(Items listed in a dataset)
<<<<

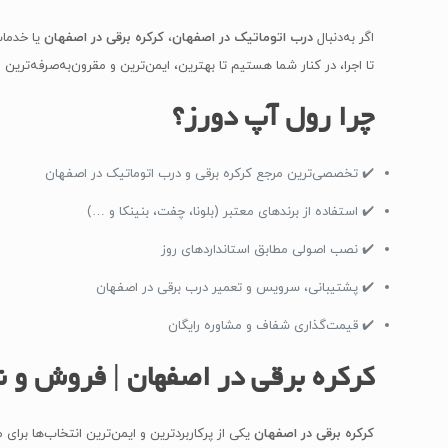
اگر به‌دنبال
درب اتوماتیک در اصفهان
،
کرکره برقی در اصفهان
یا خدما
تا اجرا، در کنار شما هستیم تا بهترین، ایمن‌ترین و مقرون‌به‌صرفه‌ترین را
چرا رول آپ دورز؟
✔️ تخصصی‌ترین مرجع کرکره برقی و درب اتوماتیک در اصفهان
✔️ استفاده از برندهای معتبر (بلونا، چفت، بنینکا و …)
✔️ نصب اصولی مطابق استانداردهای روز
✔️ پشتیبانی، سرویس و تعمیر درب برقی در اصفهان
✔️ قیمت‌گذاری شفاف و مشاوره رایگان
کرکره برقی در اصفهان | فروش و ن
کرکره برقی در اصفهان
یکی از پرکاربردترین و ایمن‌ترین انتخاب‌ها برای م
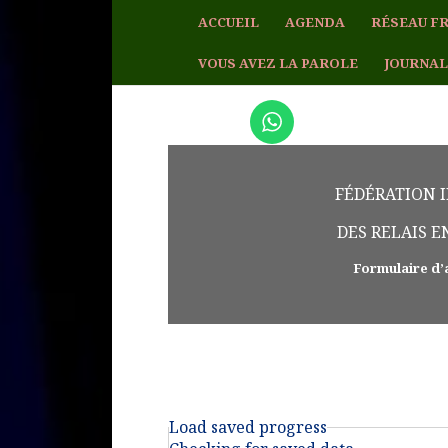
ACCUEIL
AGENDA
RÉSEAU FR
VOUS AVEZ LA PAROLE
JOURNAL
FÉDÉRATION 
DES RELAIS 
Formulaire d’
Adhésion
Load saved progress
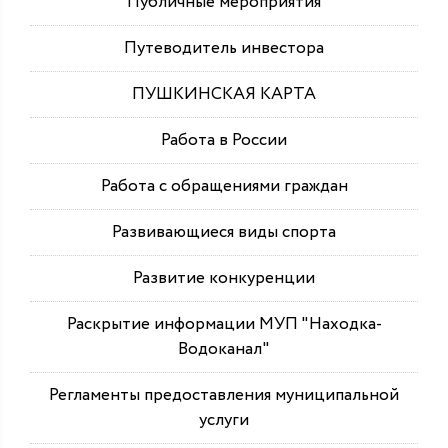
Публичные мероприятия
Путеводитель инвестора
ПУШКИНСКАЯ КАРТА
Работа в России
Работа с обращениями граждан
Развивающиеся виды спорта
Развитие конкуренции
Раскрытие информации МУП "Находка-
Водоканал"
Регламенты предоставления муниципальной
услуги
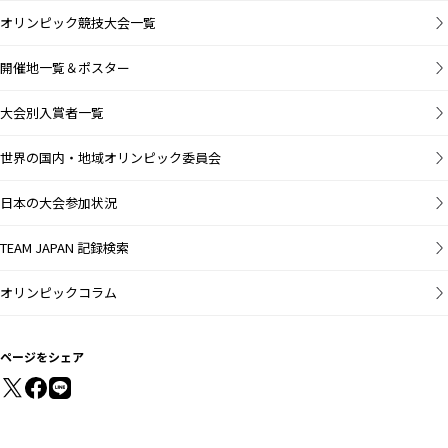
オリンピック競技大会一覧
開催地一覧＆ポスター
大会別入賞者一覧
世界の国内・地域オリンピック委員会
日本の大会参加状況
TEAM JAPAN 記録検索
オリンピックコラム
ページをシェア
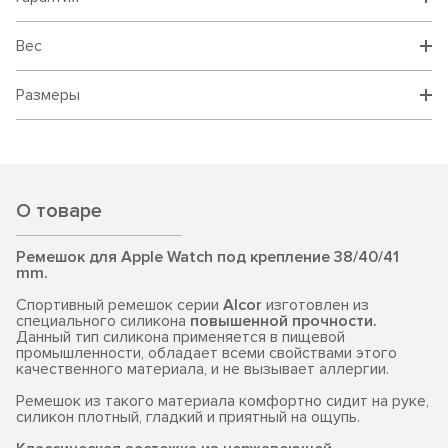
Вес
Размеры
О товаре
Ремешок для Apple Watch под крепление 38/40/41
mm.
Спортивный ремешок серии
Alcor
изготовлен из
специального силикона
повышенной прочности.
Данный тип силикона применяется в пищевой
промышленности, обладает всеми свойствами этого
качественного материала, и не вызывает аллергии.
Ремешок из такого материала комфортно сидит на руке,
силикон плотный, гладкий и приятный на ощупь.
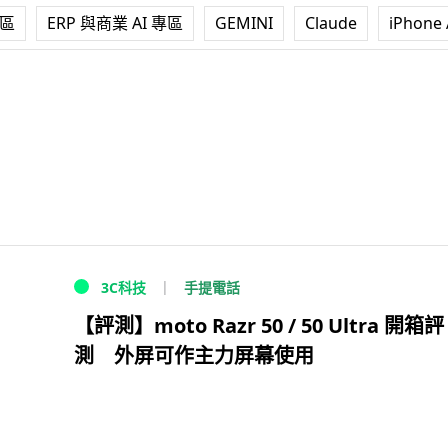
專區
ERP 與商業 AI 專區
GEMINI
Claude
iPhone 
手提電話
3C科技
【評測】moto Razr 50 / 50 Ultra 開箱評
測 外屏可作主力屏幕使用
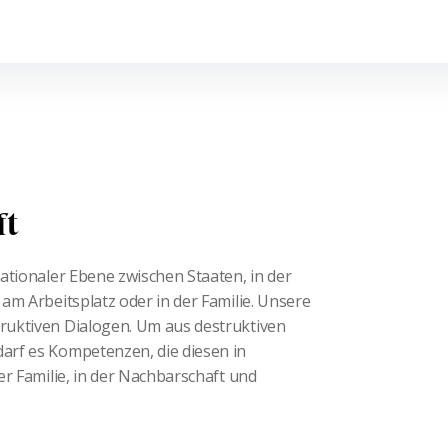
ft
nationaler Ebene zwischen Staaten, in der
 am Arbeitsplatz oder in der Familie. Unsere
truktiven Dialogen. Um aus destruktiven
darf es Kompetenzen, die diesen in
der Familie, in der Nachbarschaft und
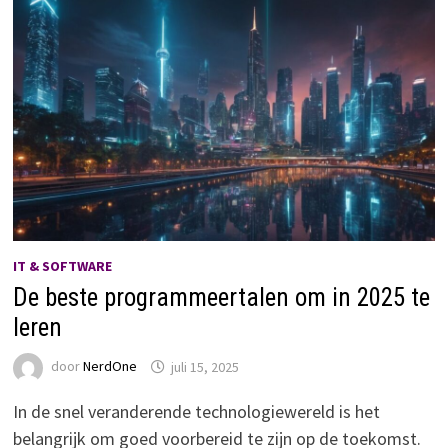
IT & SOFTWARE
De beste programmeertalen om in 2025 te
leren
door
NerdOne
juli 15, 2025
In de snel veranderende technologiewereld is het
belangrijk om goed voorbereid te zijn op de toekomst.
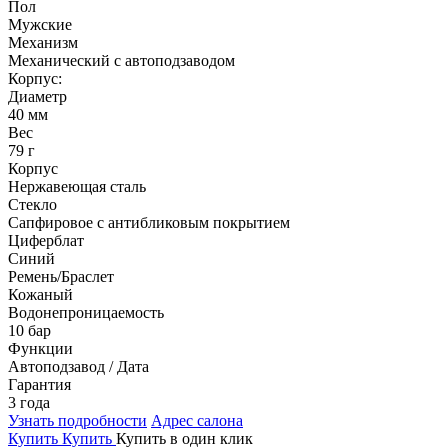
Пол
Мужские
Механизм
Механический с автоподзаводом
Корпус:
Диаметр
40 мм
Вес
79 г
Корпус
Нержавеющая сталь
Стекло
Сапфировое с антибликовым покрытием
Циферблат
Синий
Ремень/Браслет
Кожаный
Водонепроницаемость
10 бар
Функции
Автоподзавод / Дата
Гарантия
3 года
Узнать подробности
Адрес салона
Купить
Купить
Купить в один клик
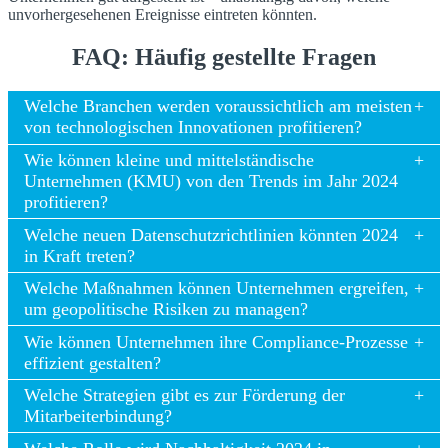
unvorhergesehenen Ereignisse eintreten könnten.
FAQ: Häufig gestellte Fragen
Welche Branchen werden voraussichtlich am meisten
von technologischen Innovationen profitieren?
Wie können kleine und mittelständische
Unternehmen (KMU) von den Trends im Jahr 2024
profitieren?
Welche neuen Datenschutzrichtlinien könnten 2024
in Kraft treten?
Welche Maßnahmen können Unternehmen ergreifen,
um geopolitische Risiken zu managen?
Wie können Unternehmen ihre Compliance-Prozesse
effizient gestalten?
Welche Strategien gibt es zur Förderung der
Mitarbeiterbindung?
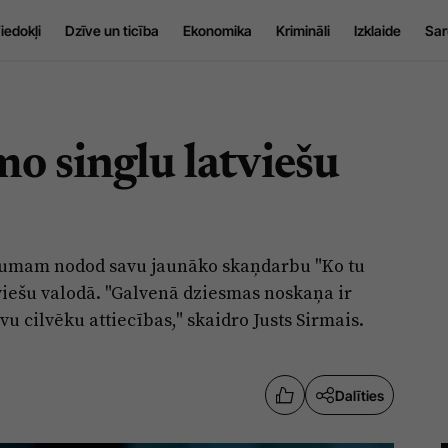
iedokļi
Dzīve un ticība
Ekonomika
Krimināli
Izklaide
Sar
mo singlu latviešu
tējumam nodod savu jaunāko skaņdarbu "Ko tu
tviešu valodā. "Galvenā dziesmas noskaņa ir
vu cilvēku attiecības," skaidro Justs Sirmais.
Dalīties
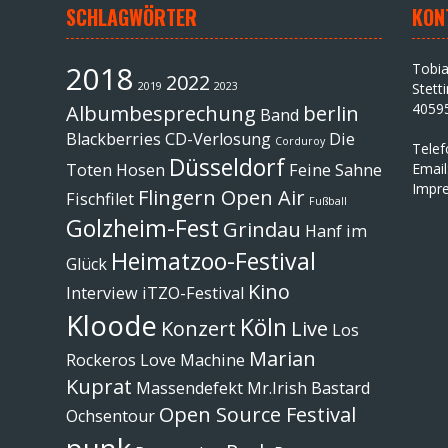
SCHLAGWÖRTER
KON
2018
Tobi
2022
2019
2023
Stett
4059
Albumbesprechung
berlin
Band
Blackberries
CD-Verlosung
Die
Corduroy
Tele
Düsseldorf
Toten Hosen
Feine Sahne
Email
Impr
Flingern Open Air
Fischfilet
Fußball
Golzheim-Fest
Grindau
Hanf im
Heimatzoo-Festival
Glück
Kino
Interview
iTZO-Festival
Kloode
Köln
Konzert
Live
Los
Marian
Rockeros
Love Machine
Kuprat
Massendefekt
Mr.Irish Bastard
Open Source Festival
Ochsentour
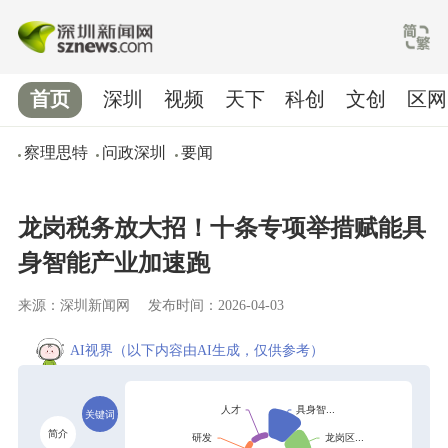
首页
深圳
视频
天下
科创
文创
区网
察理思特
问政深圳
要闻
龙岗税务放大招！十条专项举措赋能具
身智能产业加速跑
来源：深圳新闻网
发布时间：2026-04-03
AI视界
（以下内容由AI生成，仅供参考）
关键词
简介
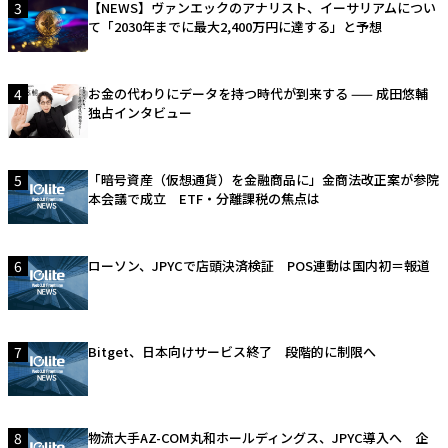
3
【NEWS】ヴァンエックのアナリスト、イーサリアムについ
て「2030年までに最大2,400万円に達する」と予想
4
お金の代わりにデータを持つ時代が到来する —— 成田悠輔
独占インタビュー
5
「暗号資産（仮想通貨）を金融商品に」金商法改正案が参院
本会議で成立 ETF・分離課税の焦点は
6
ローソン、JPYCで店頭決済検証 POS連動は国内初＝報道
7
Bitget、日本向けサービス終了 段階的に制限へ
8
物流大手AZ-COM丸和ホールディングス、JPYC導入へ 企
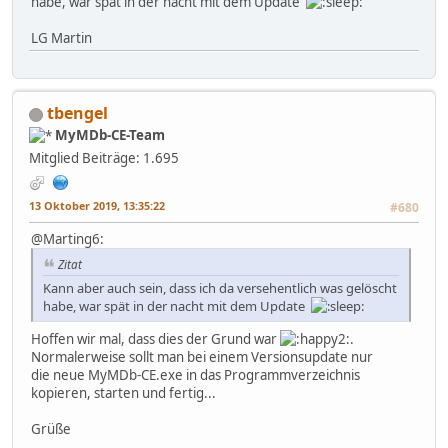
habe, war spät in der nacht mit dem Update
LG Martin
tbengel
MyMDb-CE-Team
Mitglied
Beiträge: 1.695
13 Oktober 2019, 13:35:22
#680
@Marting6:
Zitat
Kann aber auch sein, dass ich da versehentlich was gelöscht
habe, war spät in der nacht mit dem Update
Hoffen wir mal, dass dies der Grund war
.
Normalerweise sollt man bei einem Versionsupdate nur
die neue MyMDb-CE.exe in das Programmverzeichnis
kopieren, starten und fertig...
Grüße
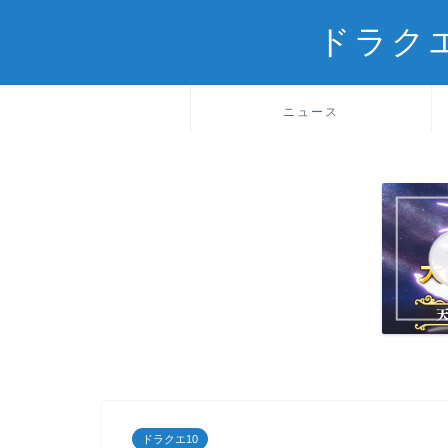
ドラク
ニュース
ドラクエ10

>>>>

• [Exercise details]:
Copy all of the data word for word, and keep the pictures out of it.

• [Answer to this exercise]:
اگر به‌دنبال
درب اتوماتیک در اصفهان
،
کرکره برقی در اصفهان
یا خدما
تا اجرا، در کنار شما هستیم تا بهترین، ایمن‌ترین و مقرون‌به‌صرفه‌ترین را
چرا رول آپ دورز؟
✔️ تخصصی‌ترین مرجع کرکره برقی و درب اتوماتیک در اصفهان
✔️ استفاده از برندهای معتبر (بلونا، چفت، بنینکا و …)
✔️ نصب اصولی مطابق استانداردهای روز
✔️ پشتیبانی، سرویس و تعمیر درب برقی در اصفهان
✔️ قیمت‌گذاری شفاف و مشاوره رایگان
کرکره برقی در اصفهان | فروش و ن
کرکره برقی در اصفهان
یکی از پرکاربردترین و ایمن‌ترین انتخاب‌ها برای م
ACCUEIL
AGENDA
RÉSEAU FR
VOUS AVEZ LA PAROLE
JOURNAL
FÉDÉRATION 
DES RELAIS 
Formulaire d’
Adhésion
Load saved progress
Публичные мероприятия
Путеводитель инвестора
ПУШКИНСКАЯ КАРТА
Работа в России
Работа с обращениями граждан
Развивающиеся виды спорта
Развитие конкуренции
Раскрытие информации МУП "Находка-
Водоканал"
Регламенты предоставления муниципальной
услуги
オリンピック競技大会一覧
開催地一覧＆ポスター
大会別入賞者一覧
世界の国内・地域オリンピック委員会
日本の大会参加状況
TEAM JAPAN 記録検索
オリンピックコラム
ページをシェア
Вес
Размеры
О товаре
Ремешок для Apple Watch под крепление 38/40/41
mm.
Спортивный ремешок серии
Alcor
изготовлен из
специального силикона
повышенной прочности.
Данный тип силикона применяется в пищевой
промышленности, обладает всеми свойствами этого
качественного материала, и не вызывает аллергии.
Ремешок из такого материала комфортно сидит на руке,
силикон плотный, гладкий и приятный на ощупь.
專區
ERP 與商業 AI 專區
GEMINI
Claude
iPhone 
手提電話
3C科技
【評測】moto Razr 50 / 50 Ultra 開箱評
測 外屏可作主力屏幕使用
ft
nationaler Ebene zwischen Staaten, in der
 am Arbeitsplatz oder in der Familie. Unsere
truktiven Dialogen. Um aus destruktiven
darf es Kompetenzen, die diesen in
der Familie, in der Nachbarschaft und
IT & SOFTWARE
De beste programmeertalen om in 2025 te
leren
door
NerdOne
juli 15, 2025
In de snel veranderende technologiewereld is het
belangrijk om goed voorbereid te zijn op de toekomst.
Пол
Мужские
Механизм
Механический с автоподзаводом
Корпус:
Диаметр
40 мм
Вес
79 г
Корпус
Нержавеющая сталь
Стекло
Сапфировое с антибликовым покрытием
Циферблат
Синий
Ремень/Браслет
Кожаный
Водонепроницаемость
10 бар
Функции
Автоподзавод / Дата
Гарантия
3 года
Узнать подробности
Адрес салона
Купить
Купить
Купить в один клик
unvorhergesehenen Ereignisse eintreten könnten.
FAQ: Häufig gestellte Fragen
Welche Branchen werden voraussichtlich am meisten
von technologischen Innovationen profitieren?
Wie können kleine und mittelständische
Unternehmen (KMU) von den Trends im Jahr 2024
profitieren?
Welche neuen Datenschutzrichtlinien könnten 2024
in Kraft treten?
Welche Maßnahmen können Unternehmen ergreifen,
um geopolitische Risiken zu managen?
Wie können Unternehmen ihre Compliance-Prozesse
effizient gestalten?
Welche Strategien gibt es zur Förderung der
Mitarbeiterbindung?
iedokļi
Dzīve un ticība
Ekonomika
Krimināli
Izklaide
Sar
mo singlu latviešu
tējumam nodod savu jaunāko skaņdarbu "Ko tu
tviešu valodā. "Galvenā dziesmas noskaņa ir
vu cilvēku attiecības," skaidro Justs Sirmais.
Dalīties
SCHLAGWÖRTER
KON
2018
Tobi
2022
2019
2023
Stett
4059
Albumbesprechung
berlin
Band
Blackberries
CD-Verlosung
Die
Corduroy
Tele
Düsseldorf
Toten Hosen
Feine Sahne
Email
Impr
Flingern Open Air
Fischfilet
Fußball
Golzheim-Fest
Grindau
Hanf im
Heimatzoo-Festival
Glück
Kino
Interview
iTZO-Festival
Kloode
Köln
Konzert
Live
Los
Marian
Rockeros
Love Machine
Kuprat
Massendefekt
Mr.Irish Bastard
Open Source Festival
Ochsentour
首页
深圳
视频
天下
科创
文创
区网
察理思特
问政深圳
要闻
龙岗税务放大招！十条专项举措赋能具
身智能产业加速跑
来源：深圳新闻网
发布时间：2026-04-03
AI视界
（以下内容由AI生成，仅供参考）
关键词
简介
3
【NEWS】ヴァンエックのアナリスト、イーサリアムについ
て「2030年までに最大2,400万円に達する」と予想
4
お金の代わりにデータを持つ時代が到来する —— 成田悠輔
独占インタビュー
5
「暗号資産（仮想通貨）を金融商品に」金商法改正案が参院
本会議で成立 ETF・分離課税の焦点は
6
ローソン、JPYCで店頭決済検証 POS連動は国内初＝報道
7
Bitget、日本向けサービス終了 段階的に制限へ
8
物流大手AZ-COM丸和ホールディングス、JPYC導入へ 企
habe, war spät in der nacht mit dem Update
LG Martin
tbengel
MyMDb-CE-Team
Mitglied
Beiträge: 1.695
13 Oktober 2019, 13:35:22
#680
@Marting6:
Zitat
Kann aber auch sein, dass ich da versehentlich was gelöscht
habe, war spät in der nacht mit dem Update
Hoffen wir mal, dass dies der Grund war
.
Normalerweise sollt man bei einem Versionsupdate nur
die neue MyMDb-CE.exe in das Programmverzeichnis
kopieren, starten und fertig...
Grüße
ドラク
ニュース
ドラクエ10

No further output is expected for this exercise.